This past Monday Celent’s Senior Analyst of Securities and Investments William Trout partnered with Seismic’s GM and VP of Financial Services Craig Dunham for a webinar on the DOL fiduciary rule, how firms are scrambling to meet the regulation’s requirements by April 2017, and the extent to which technology can help them efficiently validate, document, and educate, while lowering the operational costs of doing so.
Three keys from this highly informative and engaging webcast are as follows:
The true driver is cost
While increasing transparency and limiting underhanded product pushes are core objectives, reducing the cost of retirement investing is the rule’s true driver. This cost comes in three major forms, with the first being fees paid by investors, which, according to the Department of Labor, total $17B annually. Another form is any conflicted stream of revenue earned by advisors; such costs are now required to have a best interest contract exemption. And the third is opportunity by way of product offerings, as the average fee differential between active and passive U.S. mutual funds is 67 basis points, cited Trout.
With the rule, comes opportunity
With the necessity for training, education, document management, exemption compliance, and oversight, firms need to adopt new processes and models that balance evolving product offerings with technological innovation and integration, enhancing the overall wealth management experience. The gap created by the DOL rule forces firms to outsource non-core capabilities in order for advisors to deliver scalable and consistent services to investors. This transfer of certain operational functions increases the industry’s ecological value for all parties, as firms control costs, thus restoring margins, vendors earn revenue in the form of license and user fees, and investors gain access to a greater level of transparency, lower-cost products, stronger returns, and a better overall wealth advisory experience.

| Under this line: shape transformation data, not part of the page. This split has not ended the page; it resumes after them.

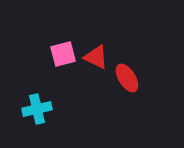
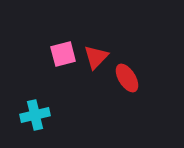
red triangle: rotated 48 degrees clockwise
cyan cross: moved 2 px left, 6 px down
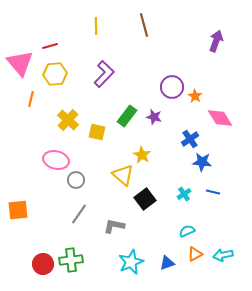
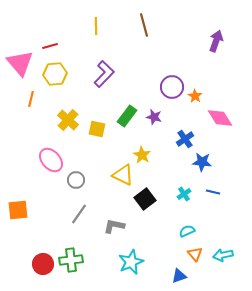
yellow square: moved 3 px up
blue cross: moved 5 px left
pink ellipse: moved 5 px left; rotated 35 degrees clockwise
yellow triangle: rotated 15 degrees counterclockwise
orange triangle: rotated 42 degrees counterclockwise
blue triangle: moved 12 px right, 13 px down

Firms must manage significant risks and mitigate business impacts
The major risks and losses associated with the rule come by way of litigation for not properly executing best interest contract exemptions, the negative commercial effect of reducing or replacing high-fee product offerings at a time of increased costs, thus squeezing margins further, and the inability to absorb additional compliance expenses, leading to widespread industry consolidation in order for firms to achieve scale. However, these factors directly correlate to certain technological capabilities that can bridge the gap between effective risk management and profitability. By leveraging a platform that automates and streamlines processes and centralizes collateral access and control, firms can determine and demonstrate impartial conduct standards through comparative data transparency, validating an investment recommendation; document the distribution and review of all exemption, disclosure and record-keeping requirements; and facilitate on-demand advisor training anytime, anywhere, on any device.